- Inflationary pressures around the world have been slowly building in recent years. However, that may be about to change.
- Crude oil prices have tumbled over the past two months, and where they move, headline inflation tends to follow.
- While central banks tend to focus on underlying inflationary pressures, headline measures are influential on inflation expectations and wage negotiations, meaning the likelihood of an energy-led deceleration in the period ahead cannot be entirely ignored.
Inflationary pressures have been rising around the world in recent years, helped by stronger global growth, lower unemployment and, as a consequence of both, a modest increase in wage pressures.
Higher commodity prices have been another factor, especially crude oil which has soared from the cyclical nadir struck in early 2016.
The inflationary impulse over this period has allowed many major central banks to begin or move towards normalising monetary policy settings.

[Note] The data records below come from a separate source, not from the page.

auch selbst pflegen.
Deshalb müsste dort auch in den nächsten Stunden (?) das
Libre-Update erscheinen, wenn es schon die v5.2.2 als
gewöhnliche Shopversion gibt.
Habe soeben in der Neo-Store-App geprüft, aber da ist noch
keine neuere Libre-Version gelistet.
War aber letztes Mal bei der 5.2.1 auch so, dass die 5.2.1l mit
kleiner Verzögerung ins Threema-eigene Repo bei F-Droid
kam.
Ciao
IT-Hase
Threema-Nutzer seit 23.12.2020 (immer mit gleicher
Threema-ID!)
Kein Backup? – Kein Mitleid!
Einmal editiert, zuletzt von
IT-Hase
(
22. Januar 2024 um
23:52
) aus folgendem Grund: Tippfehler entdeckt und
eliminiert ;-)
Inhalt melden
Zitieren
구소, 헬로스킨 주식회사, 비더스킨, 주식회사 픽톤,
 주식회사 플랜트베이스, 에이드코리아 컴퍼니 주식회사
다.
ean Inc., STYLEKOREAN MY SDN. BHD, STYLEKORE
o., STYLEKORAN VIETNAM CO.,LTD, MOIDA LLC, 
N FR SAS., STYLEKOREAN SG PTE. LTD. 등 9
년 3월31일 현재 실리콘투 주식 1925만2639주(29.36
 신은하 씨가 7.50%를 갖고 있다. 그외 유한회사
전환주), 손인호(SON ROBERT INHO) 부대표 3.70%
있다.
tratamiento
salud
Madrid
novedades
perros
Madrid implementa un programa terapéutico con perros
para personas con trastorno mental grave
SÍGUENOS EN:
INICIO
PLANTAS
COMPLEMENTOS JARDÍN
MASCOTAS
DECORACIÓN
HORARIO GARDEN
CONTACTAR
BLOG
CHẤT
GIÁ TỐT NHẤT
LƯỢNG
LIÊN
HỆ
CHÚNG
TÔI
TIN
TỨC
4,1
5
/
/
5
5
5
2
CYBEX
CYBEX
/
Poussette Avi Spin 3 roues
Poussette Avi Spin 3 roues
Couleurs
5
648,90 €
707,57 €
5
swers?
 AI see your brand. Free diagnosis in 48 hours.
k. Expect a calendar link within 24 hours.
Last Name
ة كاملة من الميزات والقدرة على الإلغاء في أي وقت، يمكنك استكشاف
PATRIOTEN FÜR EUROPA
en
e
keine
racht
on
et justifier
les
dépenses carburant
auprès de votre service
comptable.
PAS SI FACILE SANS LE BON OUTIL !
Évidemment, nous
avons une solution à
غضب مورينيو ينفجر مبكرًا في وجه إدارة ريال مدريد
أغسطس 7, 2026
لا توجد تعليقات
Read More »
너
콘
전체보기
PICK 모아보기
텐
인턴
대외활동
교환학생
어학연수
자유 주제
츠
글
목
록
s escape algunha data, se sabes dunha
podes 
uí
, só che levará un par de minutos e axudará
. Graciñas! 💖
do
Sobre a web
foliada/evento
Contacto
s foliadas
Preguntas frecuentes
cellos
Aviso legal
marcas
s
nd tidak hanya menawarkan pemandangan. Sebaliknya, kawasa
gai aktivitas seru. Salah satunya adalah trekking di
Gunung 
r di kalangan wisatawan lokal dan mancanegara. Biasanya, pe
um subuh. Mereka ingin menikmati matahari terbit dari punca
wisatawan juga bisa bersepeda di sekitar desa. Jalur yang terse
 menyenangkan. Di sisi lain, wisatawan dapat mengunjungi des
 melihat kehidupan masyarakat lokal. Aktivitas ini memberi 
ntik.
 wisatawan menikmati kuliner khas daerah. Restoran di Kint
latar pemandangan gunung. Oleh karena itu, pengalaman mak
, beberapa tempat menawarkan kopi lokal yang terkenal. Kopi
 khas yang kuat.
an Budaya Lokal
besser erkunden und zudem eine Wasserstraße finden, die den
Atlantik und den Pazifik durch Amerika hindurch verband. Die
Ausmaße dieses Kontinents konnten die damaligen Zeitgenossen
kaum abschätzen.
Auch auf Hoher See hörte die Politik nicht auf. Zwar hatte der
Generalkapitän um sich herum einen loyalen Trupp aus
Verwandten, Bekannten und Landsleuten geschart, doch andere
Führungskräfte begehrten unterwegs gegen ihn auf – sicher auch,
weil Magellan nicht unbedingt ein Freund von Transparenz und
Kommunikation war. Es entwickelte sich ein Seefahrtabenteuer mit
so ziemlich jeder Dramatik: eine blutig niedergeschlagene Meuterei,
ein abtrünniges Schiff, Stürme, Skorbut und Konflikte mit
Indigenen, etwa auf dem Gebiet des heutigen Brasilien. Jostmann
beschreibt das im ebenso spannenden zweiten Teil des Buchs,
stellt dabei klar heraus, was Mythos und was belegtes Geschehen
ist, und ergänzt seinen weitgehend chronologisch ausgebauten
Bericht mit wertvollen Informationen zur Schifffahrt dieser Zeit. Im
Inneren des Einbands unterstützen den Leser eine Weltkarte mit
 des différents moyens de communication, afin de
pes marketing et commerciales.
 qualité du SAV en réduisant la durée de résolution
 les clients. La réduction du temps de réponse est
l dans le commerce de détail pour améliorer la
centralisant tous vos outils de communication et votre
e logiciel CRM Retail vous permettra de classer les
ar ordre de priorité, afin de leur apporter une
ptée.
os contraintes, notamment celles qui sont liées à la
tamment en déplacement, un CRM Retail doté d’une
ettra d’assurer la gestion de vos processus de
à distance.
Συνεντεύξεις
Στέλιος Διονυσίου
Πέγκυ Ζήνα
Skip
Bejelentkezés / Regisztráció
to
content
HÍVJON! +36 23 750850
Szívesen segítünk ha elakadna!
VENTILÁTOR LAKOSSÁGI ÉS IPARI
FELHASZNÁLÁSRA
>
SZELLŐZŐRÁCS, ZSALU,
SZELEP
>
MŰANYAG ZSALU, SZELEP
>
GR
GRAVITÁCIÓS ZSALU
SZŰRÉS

However, that could all be about to change, courtesy of the recent plunge in crude prices.
As seen in the chart from Macquarie Bank, where Brent crude prices move, headline inflation in G7 economies — the largest of the largest — tends to follow.
While central banks tend to pay more attention to underlying inflation, rather than headline price movements, given the influence the latter has on inflation expectations and wage negations, the recent plunge in crude oil prices — especially if sustained — points to growing headwinds for higher inflation in the period ahead.
And while tight labour market conditions may be able to offset some of this impact, should they too begin to soften on the back of a slowdown in the global economy, the prospects for normalising monetary policy settings will likely dim a little further.
Definitely something to keep an eye on should crude prices hold or fall from current levels.